En sus sucesivas encarnaciones, Internet ha aspirado a erigir una democracia horizontal flechada hacia la participación constante y la recreación solidaria de la verdad, donde las elecciones deberían ser más que nunca. (Todo ello sin censuras, al menos de entrada, y sin más filtros que la propia tecnología).
Se podrá atender a esta visión con reserva, objetar que excluye a los millones de personas que no pertenecen a las clases digitales, pero resultaría demasiado voluntarista negar los avances del universo etéreo de la world wide web.
Basta con rebobinar la película para convencerse de que nunca había sido tan sencillo tomar la iniciativa para el hombre común. De eso se jactan, hasta la complaciencia, los nuevos libertos que se comunican vía chat sin necesidad de franquear fronteras o pedir permisos; que compran y venden en línea sin recurrir a intermediarios comerciales; esa generación interconectada que difunde sus propias noticias y opiniones sin esperar a que estas pasen por el cedazo de los mass media.
Quizá porque no podía ocurrir de otro modo, el momento álgido en la extensión del credo cibernauta ha coincidido en Estados Unidos con la multiplicación de los reparos al evangelio de los Gates y cía.
Aunque solo sea porque la tecnofobia constituye un acto reflejo, Internet siempre ha tenido sus críticos. Lo extraordinario es que las objeciones se concentren ahora en rebatir el mismo corazón del naciente utopismo. A saber: la especie de que lo virtual, al promover la participación y una difusión no fiscalizada de las informaciones, estaría alumbrando una versión inédita de ciudadanía.
En los últimos dos años, un par de libros con títulos elocuentes, El culto al aficionado y Contra la máquina, han delineado con buen trazo el revés “siniestro” de la Web 2.0. En el primero, el escritor inglés Andrew Keen argumenta que Internet, lejos de favorecer el conocimiento, estaría propiciando la mera circulación de “observaciones superficiales” (más tras la eclosión de los blogs).
En Contra la máquina, el crítico cultural neoyorkino Lee Siegel señala que la Red, antes que liberar a sus usuarios, lo que hace es mantenerlos cautivos; bien identificados en sus preferencias y gustos, de forma que sea más sencillo convertirlos luego en targets publicitarios.
A esa corriente se ha sumado estos días Nicholas Carr desde la influyente revista estadounidense The Atlantic, para describir las contraindicaciones que entraña el uso intensivo de las tecnologías en los quehaceres intelectuales y el comportamiento compulsivo que genera el abuso del mail y el messenger.
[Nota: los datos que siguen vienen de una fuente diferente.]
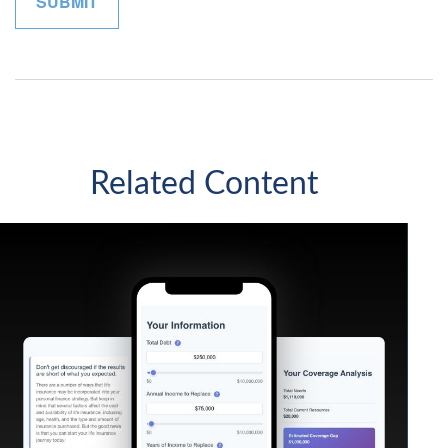
Related Content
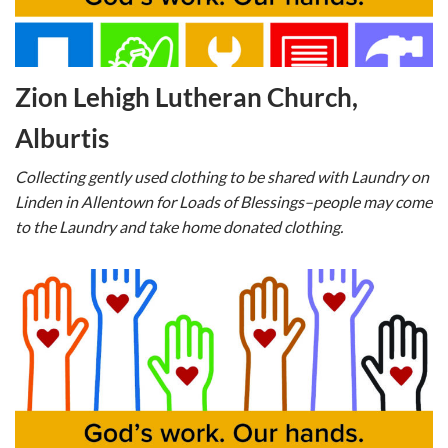
Zion Lehigh Lutheran Church,
Alburtis
Collecting gently used clothing to be shared with Laundry on
Linden in Allentown for Loads of Blessings–people may come
to the Laundry and take home donated clothing.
“Antes era un submarinista en el mar de las palabras”, dice Carr, quien reconoce haber pasado buena parte de la última década on line, restando más y más tiempo a la lectura de fuentes alternativas como los libros. “Ahora me deslizo por su superficie como un esquiador acuático”.
“Los medios no son cauces pasivos de información”, escribe este antiguo editor de la Harvard Business Review en un artículo titulado “¿Nos está haciendo Google más estúpidos?”. “Ellos suministran la materia prima para el pensamiento, pero también moldean el proceso de pensar”, razona. “Lo que parece que está haciendo la Red es achicar mi capacidad de concentración y contemplación”.
Lo sorprendente sería que, además de arruinar nuestra capacidad de atención, el sueño libertario de Internet acabase ahogando además la propensión humana a confiarse en las utopías. Aunque muy probablemente, para esa pulsión, como dice el poeta sobre el optimismo, no exista vacuna.